Searching for the right master’s program can feel overwhelming. Performing due diligence before choosing is important, as not all programs are created equal. Of all MAcc programs in the U.S., less than 1 percent are from colleges that hold both the business and accounting accreditations from the Association to Advance Collegiate Schools of Business (AACSB). Schools that hold AACSB accreditation exhibit the highest standard of achievement and quality education.
Skills, duties, and responsibilities
CFOs fill important roles in a company and are responsible for many aspects of its organization and performance. They control their organization’s cash flow, maintaining the integrity of funds, securities, and other valuable documents. They also establish policies and procedures for credit, collections, bill payments, and other financial obligations.
The International Federation of Accountants recommends all CFOs to possess and focus on improving the following skills:
- Effective leadership of finance groups
- Stewardship of business relationships
- Professional demeanor
CFOs must also understand and manage all of a company’s liabilities, such as contracts, insurance, leases, and other types of covenants. They handle records retention, real estate transactions, and audits. Another major role for CFOs is ensuring a company complies with regulations, such as generally accepted accounting practices (GAAP) and the IRS tax code.

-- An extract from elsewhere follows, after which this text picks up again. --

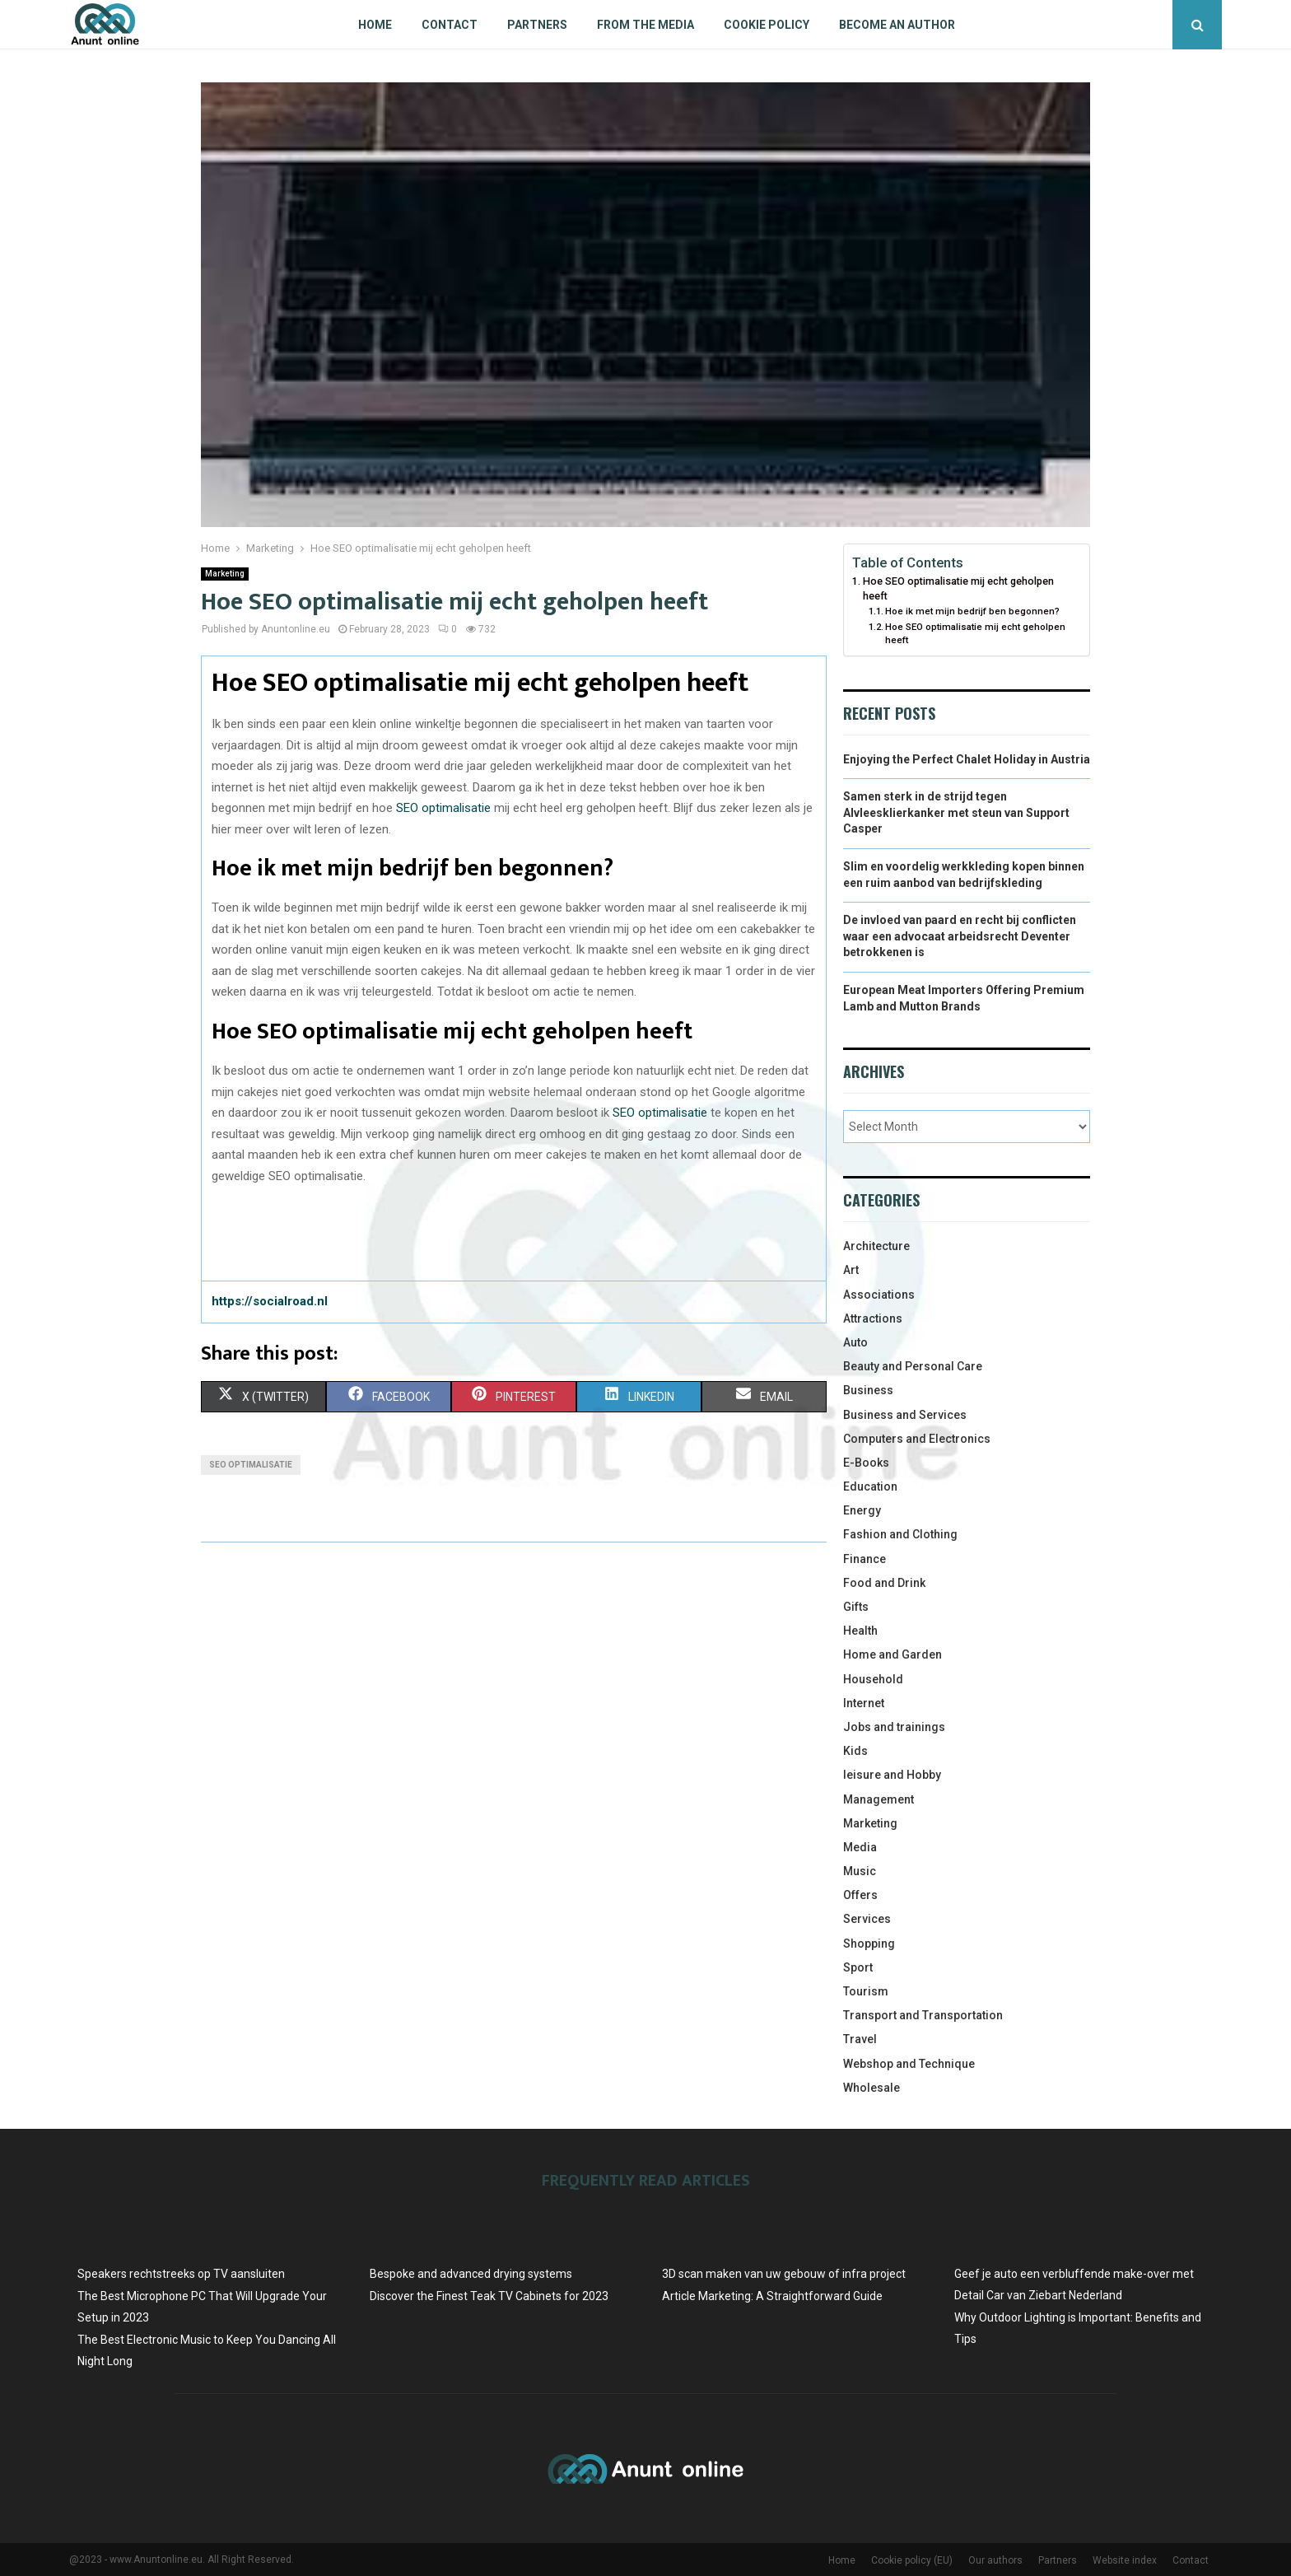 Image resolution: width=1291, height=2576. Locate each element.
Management (878, 1799)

An organization’s CFO is responsible for company performance and must create and maintain a business model that provides measurable customer value. CFOs use financial statements and balance sheets to analyze and communicate the company’s expected and actual financial performance. They’re also part of the team that raises capital by establishing and executing programs that assure the company’s long-term health.
Depending on the company’s size, the CFO could be the head of several departments, including accounting, finance, human resources, and even IT. In a larger company, the CFO might only supervise the accounting and finance departments. Either way, the CFO leads and supports the organization’s financial functions, from top to bottom.
Salary and benefits
With all the responsibility CFOs take on, it’s no wonder they’re well compensated. The U.S. Bureau of Labor Statistics reports that in 2017 the median salary for CFOs (also called financial managers) was $125,080. The job outlook is also bright for CFOs, with the role expected to grow by 19 percent between 2016 and 2026. This growth rate is much faster than average, according to the BLS.
CFOs are also often offered stock options as a benefit and alternative form of compensation. This means that, depending on how many shares they own, their income is based on the company’s profits. This benefit assures the company that the CFO will try to make the company as profitable as possible while also allowing the CFO to benefit from his or her performance. CFOs are typically offered options of between 1 and 3 percent of the total company shares, according to Business Insider.
A chief financial officer has an important role to play in an organization. Becoming a CFO is a challenge, but the rewards, both personal and financial, are often worth the hard work and education.